YOUR TASK ▸
Transcribe the entries below exactly, starting with the line that has "a All Inclusive" and stopping after the line that has "Kasmet ta pati"; no pictures belong in the copy.

*** Block opens ***

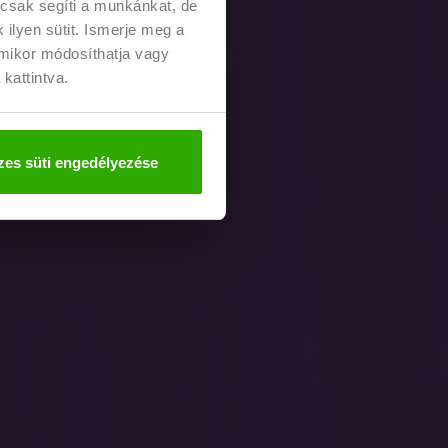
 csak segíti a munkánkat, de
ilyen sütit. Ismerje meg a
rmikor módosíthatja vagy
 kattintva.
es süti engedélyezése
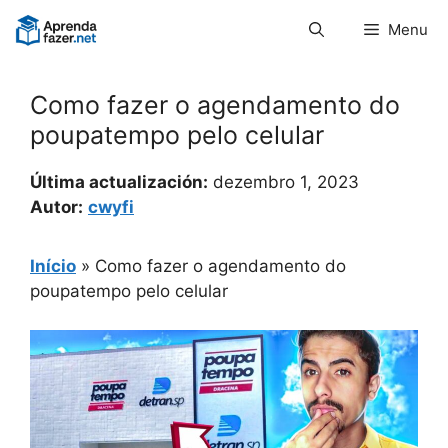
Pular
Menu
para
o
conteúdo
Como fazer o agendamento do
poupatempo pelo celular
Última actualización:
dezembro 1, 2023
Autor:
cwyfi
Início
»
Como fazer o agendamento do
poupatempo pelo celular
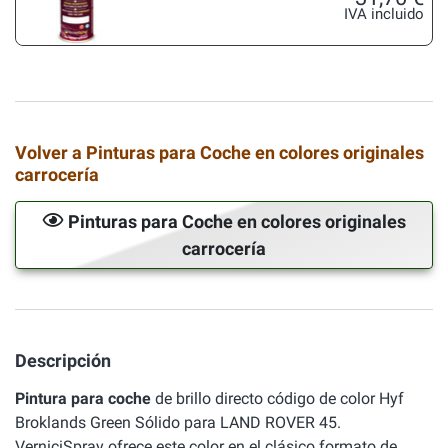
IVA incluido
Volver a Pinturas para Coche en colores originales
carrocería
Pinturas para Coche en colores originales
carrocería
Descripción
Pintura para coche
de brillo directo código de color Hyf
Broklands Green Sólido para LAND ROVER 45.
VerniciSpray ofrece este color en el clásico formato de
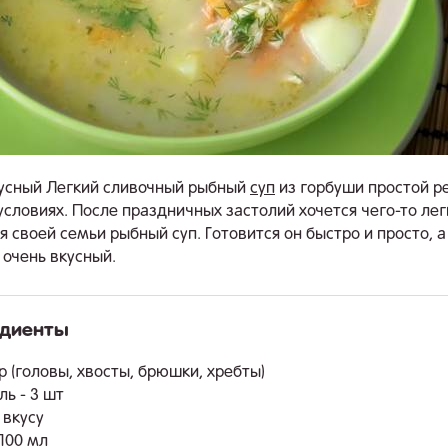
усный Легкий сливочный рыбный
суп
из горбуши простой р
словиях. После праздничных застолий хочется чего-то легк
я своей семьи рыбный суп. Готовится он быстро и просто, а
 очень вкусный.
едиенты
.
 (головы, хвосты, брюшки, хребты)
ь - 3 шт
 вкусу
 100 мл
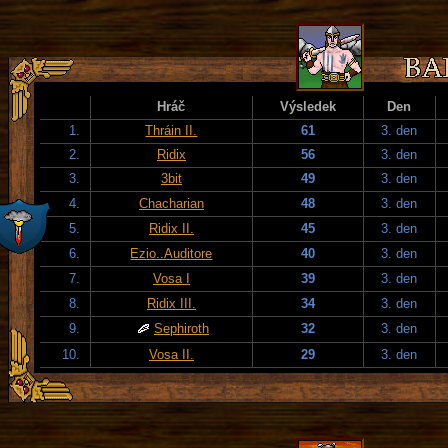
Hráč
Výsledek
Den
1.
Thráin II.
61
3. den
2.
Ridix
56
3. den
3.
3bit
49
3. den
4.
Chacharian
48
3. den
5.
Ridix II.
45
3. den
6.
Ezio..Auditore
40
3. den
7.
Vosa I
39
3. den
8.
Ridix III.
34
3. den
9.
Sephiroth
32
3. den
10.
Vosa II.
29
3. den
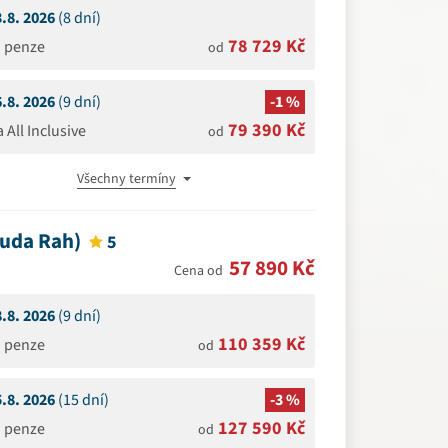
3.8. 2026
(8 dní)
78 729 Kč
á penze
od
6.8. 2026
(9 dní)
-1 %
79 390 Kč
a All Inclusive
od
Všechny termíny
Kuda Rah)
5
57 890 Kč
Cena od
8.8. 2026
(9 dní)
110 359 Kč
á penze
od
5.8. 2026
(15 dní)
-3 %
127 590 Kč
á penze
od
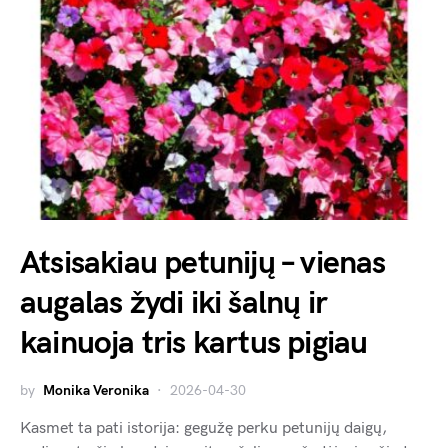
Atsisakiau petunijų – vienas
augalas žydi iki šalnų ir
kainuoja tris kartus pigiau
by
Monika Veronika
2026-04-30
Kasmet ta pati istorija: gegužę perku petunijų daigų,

*** Block closes ***
*** Block opens ***

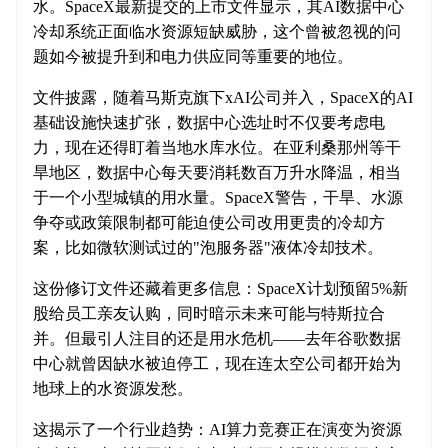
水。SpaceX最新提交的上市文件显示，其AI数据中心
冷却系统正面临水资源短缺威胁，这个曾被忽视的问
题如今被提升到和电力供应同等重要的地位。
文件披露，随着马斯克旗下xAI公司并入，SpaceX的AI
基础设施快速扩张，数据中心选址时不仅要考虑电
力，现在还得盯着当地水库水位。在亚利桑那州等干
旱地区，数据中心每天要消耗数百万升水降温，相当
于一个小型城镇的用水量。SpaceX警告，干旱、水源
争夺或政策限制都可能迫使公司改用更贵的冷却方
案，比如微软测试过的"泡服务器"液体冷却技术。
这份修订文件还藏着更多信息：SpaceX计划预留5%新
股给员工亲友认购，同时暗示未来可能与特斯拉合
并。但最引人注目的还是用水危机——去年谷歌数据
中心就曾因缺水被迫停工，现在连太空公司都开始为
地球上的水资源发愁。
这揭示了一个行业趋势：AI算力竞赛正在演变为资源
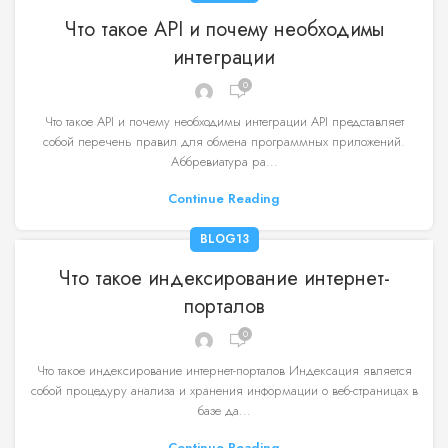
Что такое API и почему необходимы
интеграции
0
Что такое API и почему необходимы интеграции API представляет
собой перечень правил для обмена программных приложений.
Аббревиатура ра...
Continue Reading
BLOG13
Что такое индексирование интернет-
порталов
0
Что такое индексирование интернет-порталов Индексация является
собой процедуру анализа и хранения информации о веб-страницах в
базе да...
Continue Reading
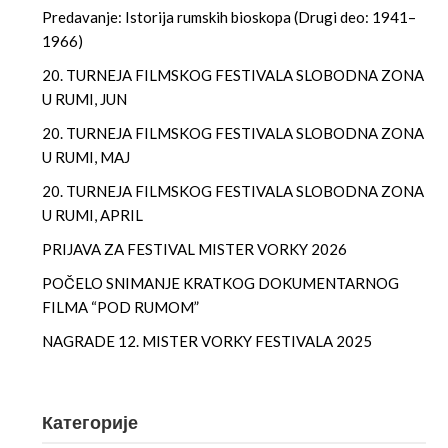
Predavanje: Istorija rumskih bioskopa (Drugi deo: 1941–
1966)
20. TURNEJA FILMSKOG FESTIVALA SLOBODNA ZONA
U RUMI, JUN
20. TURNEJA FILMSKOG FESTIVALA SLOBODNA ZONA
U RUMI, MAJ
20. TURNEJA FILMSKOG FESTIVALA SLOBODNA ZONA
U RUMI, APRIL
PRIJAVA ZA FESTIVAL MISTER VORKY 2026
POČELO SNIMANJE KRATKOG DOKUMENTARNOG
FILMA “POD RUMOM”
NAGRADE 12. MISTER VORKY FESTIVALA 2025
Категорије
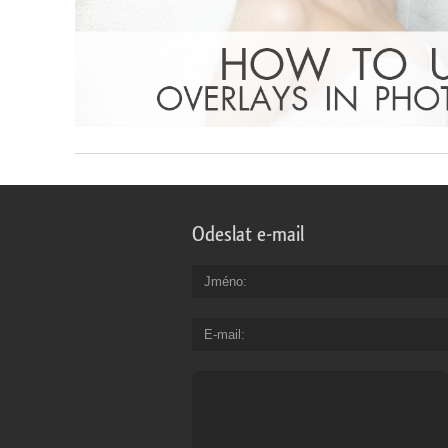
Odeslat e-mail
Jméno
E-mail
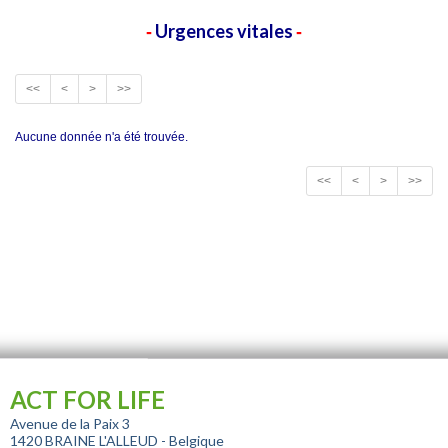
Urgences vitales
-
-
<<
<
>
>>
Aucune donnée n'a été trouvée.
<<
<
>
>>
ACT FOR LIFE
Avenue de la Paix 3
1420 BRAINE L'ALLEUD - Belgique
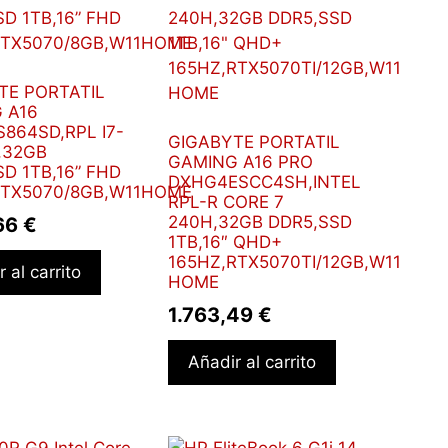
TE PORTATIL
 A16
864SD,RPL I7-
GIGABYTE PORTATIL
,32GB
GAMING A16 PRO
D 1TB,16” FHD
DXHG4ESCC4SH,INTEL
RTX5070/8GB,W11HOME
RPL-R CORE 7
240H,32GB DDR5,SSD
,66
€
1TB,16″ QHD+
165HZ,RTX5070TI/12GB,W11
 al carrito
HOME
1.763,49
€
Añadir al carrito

*** Block closes ***
*** Block opens ***

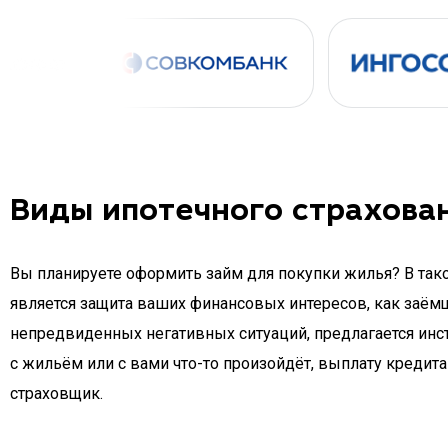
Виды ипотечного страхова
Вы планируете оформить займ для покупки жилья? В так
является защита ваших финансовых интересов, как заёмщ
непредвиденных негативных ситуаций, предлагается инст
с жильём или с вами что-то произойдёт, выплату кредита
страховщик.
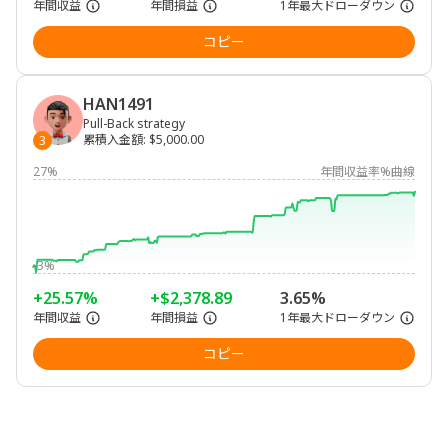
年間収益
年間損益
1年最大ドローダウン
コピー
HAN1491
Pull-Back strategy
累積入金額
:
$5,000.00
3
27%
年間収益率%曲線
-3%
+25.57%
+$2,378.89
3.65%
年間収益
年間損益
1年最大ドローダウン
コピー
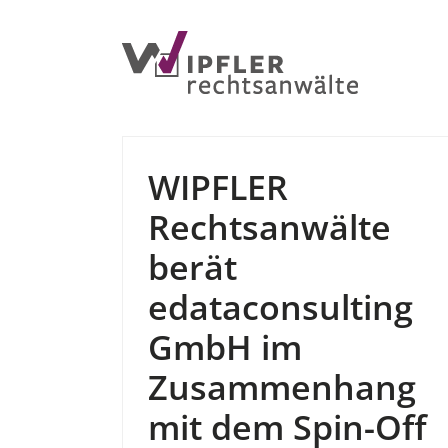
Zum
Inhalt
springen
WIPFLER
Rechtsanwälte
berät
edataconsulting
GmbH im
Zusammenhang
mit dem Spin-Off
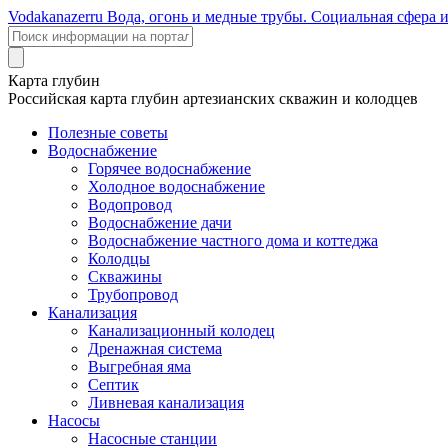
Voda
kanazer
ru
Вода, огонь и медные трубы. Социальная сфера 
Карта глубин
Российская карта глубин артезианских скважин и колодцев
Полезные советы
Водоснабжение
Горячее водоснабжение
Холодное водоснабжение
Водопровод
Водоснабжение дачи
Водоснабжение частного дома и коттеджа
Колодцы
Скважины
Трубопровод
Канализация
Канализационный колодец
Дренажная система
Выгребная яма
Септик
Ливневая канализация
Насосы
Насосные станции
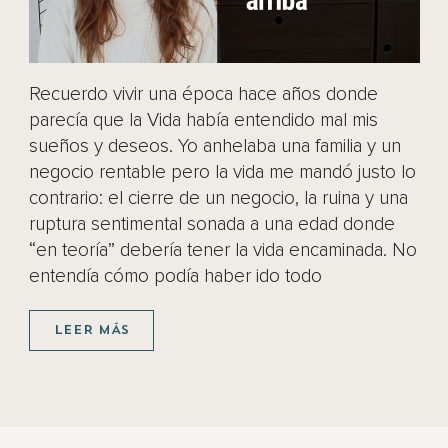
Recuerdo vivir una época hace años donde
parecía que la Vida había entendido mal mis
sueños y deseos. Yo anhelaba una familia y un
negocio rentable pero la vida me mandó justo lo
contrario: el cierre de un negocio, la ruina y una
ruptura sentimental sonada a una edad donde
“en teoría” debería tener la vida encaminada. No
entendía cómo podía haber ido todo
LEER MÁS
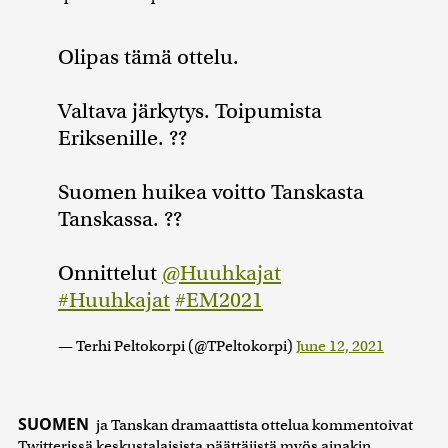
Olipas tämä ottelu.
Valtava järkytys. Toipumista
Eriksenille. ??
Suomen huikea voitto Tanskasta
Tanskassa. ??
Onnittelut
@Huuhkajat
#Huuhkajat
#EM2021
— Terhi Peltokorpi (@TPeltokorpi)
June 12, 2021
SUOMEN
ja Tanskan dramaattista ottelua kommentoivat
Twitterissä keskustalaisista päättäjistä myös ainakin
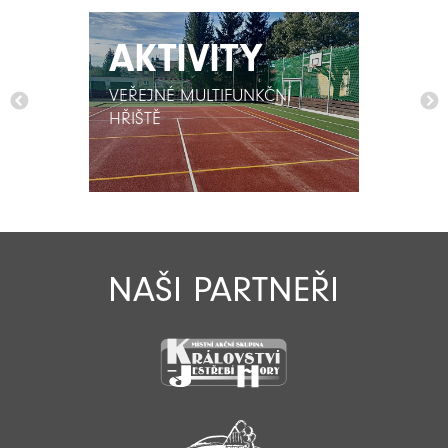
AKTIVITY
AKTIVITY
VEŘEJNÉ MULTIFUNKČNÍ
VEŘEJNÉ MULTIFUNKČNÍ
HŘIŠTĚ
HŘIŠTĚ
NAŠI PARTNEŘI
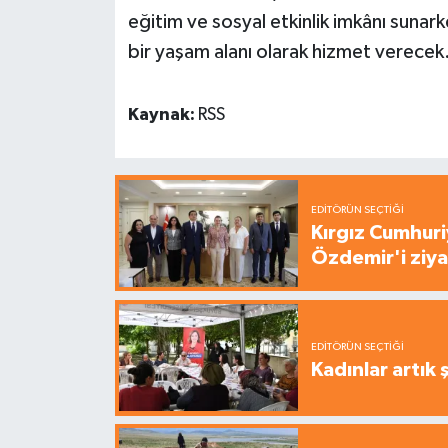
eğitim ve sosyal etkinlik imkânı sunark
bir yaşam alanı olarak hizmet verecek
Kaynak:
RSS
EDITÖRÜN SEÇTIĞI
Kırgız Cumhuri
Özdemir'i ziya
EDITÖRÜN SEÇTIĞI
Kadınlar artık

*** Block closes ***

RESPONSE BELOW ▸
a All Inclusive
od
Všechny termíny
Kuda Rah)
5
57 890 Kč
Cena od
8.8. 2026
(9 dní)
110 359 Kč
á penze
od
5.8. 2026
(15 dní)
-3 %
127 590 Kč
á penze
od
Atsisakiau petunijų – vienas
augalas žydi iki šalnų ir
kainuoja tris kartus pigiau
by
Monika Veronika
2026-04-30
Kasmet ta pati istorija: gegužę perku petunijų daigų,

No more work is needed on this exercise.